Well, this thread roused my interest again. I last tried to build a Guillows model about five years ago with my son to see if he was interested. It was a Javelin, as that looked like the easiest to start with. We got the tail surfaces done, but that was about it. He didn’t have the bug. So the plane sat on top of his desk gathering dust until I took it and put it away for completion one day when I got the urge. It was die crushed, and a lot of work to smooth out the crushing, so I hadn’t been motivated to get back to it. This thread got me looking at YouTube videos and on Amazon to check out Guillows kits. So, when I went to the post office today, I bopped over to the hobby shop downtown and looked at their selection of kits. Only the laser cut kits, no die cutting. The cheapest was $15.99, and I wasn’t taken by it, so I grabbed the 16.5" FW-190 kit at $16.99.
When I opened the box up and looked at the laser cutting, I was most impressed. Clean cuts straight through. Gonna be a much easier build. Below are a scan and a picture of one of the smaller laser cut sheets. Unfortunately, my camera focal plane won’t get the whole sheet, but you can see at the center of focus how good the laser cutting is. It’s all this clean.

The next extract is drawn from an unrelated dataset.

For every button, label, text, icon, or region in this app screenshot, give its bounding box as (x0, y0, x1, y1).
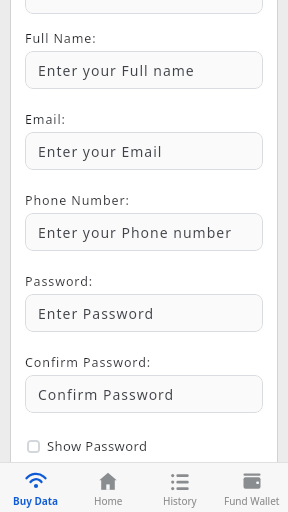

But, wouldn’t you know it. After I scanned the sheet and took the picture, I looked in the closet to see if I could find the old, set-aside Javelin kit, and I found a Guillows Piper Super Cub laser-cut kit that I bought a while back and forgot about…
So the question now is, build the 16.5” FW-190 kit first? Or the 24” Super Cub kit first. I’m thinking the Piper Cub first, since it’s bigger (I have fat fingers) and less compound curves.
James, I looked at the DCP website after your comment, and now I’m going to have to order all the Sterling Beginner series control line planes he sells. I’ve wanted to own all 15 of them, but finding plans or kits for them all is nigh impossible.